The results were immediate and catastrophic, often horrific. Some landlords were more ruthless than others, and some parts of the highlands were more badly affected than others, depending on the other possible sources of livelihood available to the tenants, such as fishing or textiles. But it meant the end of a way of life centuries old. Forever. Entire communities were eradicated, either through starvation, or emigration. Vast swathes of the country were emptied of people. Where hundreds of families worked and lived together, one or two remained. Families left in their droves, thousands choosing the dangerous journey across the Atlantic to an uncertain life in America or Nova Scotia rather than face starvation at home.

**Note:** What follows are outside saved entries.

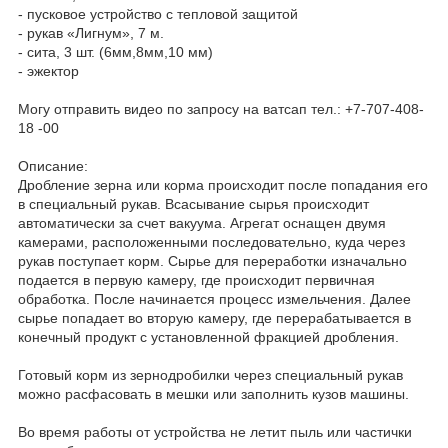
- пусковое устройство с тепловой защитой
- рукав «Лигнум», 7 м.
- сита, 3 шт. (6мм,8мм,10 мм)
- эжектор
Могу отправить видео по запросу на ватсап тел.: +7-707-408-
18 -00
Описание:
Дробление зерна или корма происходит после попадания его
в специальный рукав. Всасывание сырья происходит
автоматически за счет вакуума. Агрегат оснащен двумя
камерами, расположенными последовательно, куда через
рукав поступает корм. Сырье для переработки изначально
подается в первую камеру, где происходит первичная
обработка. После начинается процесс измельчения. Далее
сырье попадает во вторую камеру, где перерабатывается в
конечный продукт с установленной фракцией дробления.
Готовый корм из зернодробилки через специальный рукав
можно расфасовать в мешки или заполнить кузов машины.
Во время работы от устройства не летит пыль или частички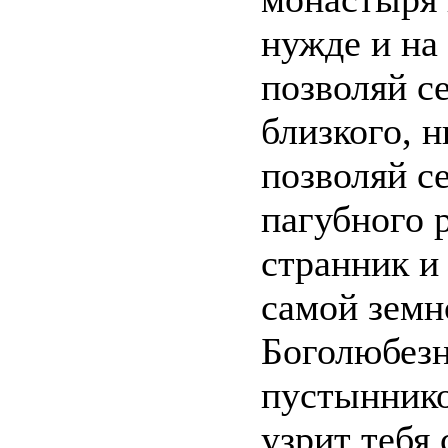
нужде и на 
позволяй с
близкого, н
позволяй с
пагубного р
странник и
самой земн
Боголюбез
пустыннико
узрит тебя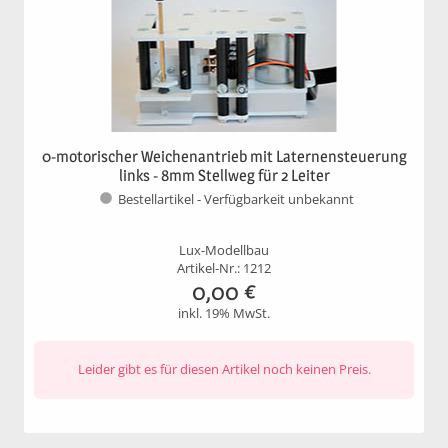
0-motorischer Weichenantrieb mit Laternensteuerung
links - 8mm Stellweg für 2 Leiter
Bestellartikel - Verfügbarkeit unbekannt
Lux-Modellbau
Artikel-Nr.: 1212
0,00
€
inkl. 19% MwSt.
Leider gibt es für diesen Artikel noch keinen Preis.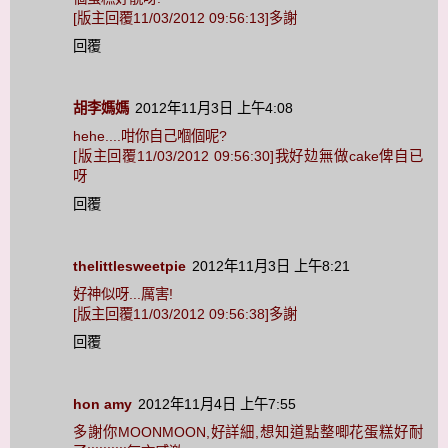
[版主回覆11/03/2012 09:56:13]多謝
回覆
胡李媽媽
2012年11月3日 上午4:08
hehe....咁你自己嗰個呢?
[版主回覆11/03/2012 09:56:30]我好攰無做cake俾自已
呀
回覆
thelittlesweetpie
2012年11月3日 上午8:21
好神似呀...厲害!
[版主回覆11/03/2012 09:56:38]多謝
回覆
hon amy
2012年11月4日 上午7:55
多謝你MOONMOON,好詳細,想知道點整唧花蛋糕好耐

Sometimes when landlords attempted to resettle tenants on different parts of their land, the families were left with soil so poor that the only crop that would produce enough to support the people living there was the potato – and in 1846 the entire potato crop failed, as it had in Ireland the year before causing the worst famine Europe had ever seen. The only reason Scotland escaped a similar fate was because so many people had already emigrated.
The Clearances were economically motivated, and they eventually brought the highlands into the modern age, but at the cost of many, many human lives and at the expense of an entire way of life. They also rendered the highlands politically powerless. The political classes of the lowlands, as well as those in power in England, no longer had anything to fear from the rebellious highlands.
The deep and tragic irony is that, in 1822, while the Clearances were well under way, moves were afoot to welcome King George IV to Edinburgh, an event stage-managed by Sir Walter Scott, famous author and Tory, and ardent supporter of the monarchy. George IV was a vain and overweight man. When he arrived in Scotland in Leith docks aboard his royal yacht, he was met by Scott who had laid on a number of events designed to present the king in the most favourable light possible with the people of Scotland in order to bring about a more harmonious relationship with England. Scott chose the tartan, the kilt, the plaid, the sgian dubh (or short dagger) and the bonnet as typical Scottish dress – forms of dress associated with the highlands, but which no self-respecting highlander would have been seen dead wearing. But when the King got dressed up in this attire the concept of ‘full highland dress’ was born.
The new look was an instant hit both here and south of the border – assisted, bizarrely, by a couple of Polish brothers who published a tartan pattern book – and a craze for tartan took hold in the fashionable salons of England. The notion, which persists to this day, of the highlands as a romantic, misty land full of tartan clad twinkling-eyed lasses and brave bonnie laddies is a product of this time, of Walter Scott and his enormously popular romanticised historical novels, and some creative royal tailoring. And nothing at all to do with the highlands themselves.
In reality, in the highlands, landlords continued to burn tenants out of their homes, flocks of families continued to flee to the north American continent – those that survived the crossing – while everybody south of the Tay turned a blind eye and allowed the culture that had given birth to the images of modern Scottishness to continue to teeter on the brink of extinction.